▶ [Try it]:
Within the data that follows, set down exactly the lines from the one containing "sebaiknya menjadi kegiatan" through the one containing "предприятий в период повышенных рисков и", both ends included.

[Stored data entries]
----------------------------------------
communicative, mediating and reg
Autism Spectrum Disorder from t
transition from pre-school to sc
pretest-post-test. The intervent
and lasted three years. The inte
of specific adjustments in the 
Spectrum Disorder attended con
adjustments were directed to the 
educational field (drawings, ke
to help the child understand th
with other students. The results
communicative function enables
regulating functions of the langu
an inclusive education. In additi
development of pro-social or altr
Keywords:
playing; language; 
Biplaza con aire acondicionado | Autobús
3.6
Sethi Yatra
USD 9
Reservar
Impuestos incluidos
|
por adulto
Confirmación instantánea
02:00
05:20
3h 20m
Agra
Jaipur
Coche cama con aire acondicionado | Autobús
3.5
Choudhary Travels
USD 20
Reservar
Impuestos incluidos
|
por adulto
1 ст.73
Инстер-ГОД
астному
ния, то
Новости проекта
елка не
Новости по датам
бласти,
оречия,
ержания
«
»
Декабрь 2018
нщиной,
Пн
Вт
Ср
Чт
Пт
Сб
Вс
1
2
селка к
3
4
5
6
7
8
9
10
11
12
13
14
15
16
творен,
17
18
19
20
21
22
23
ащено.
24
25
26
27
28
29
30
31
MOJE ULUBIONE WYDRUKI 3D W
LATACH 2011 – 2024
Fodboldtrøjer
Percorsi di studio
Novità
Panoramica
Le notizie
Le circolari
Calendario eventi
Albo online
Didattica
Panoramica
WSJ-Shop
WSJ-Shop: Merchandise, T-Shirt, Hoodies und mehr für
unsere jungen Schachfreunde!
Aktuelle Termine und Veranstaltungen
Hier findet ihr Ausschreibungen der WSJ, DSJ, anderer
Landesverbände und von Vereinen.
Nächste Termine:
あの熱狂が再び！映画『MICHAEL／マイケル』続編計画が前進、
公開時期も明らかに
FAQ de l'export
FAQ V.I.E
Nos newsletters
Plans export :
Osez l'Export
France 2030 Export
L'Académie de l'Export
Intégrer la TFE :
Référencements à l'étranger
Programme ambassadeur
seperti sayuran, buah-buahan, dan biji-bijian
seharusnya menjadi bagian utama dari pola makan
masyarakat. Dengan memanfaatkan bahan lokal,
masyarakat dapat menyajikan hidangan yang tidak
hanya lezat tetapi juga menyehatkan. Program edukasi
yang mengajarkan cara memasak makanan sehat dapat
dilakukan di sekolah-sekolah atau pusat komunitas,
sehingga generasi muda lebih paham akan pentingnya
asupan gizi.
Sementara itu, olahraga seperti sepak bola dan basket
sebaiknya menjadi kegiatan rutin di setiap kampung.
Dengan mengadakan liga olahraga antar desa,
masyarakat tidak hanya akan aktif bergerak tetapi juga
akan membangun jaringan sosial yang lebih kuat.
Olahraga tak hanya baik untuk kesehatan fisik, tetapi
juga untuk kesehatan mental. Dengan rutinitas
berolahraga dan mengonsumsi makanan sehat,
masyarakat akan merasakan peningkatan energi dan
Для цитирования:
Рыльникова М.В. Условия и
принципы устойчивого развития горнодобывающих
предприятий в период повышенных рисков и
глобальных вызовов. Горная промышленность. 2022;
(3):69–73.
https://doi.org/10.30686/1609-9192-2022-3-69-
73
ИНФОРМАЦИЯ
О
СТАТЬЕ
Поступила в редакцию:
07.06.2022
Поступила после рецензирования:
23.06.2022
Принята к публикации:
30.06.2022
----------------------------------------
▶ [Finished exercise]:
sebaiknya menjadi kegiatan rutin di setiap kampung.
Dengan mengadakan liga olahraga antar desa,
masyarakat tidak hanya akan aktif bergerak tetapi juga
akan membangun jaringan sosial yang lebih kuat.
Olahraga tak hanya baik untuk kesehatan fisik, tetapi
juga untuk kesehatan mental. Dengan rutinitas
berolahraga dan mengonsumsi makanan sehat,
masyarakat akan merasakan peningkatan energi dan
Для цитирования:
Рыльникова М.В. Условия и
принципы устойчивого развития горнодобывающих
предприятий в период повышенных рисков и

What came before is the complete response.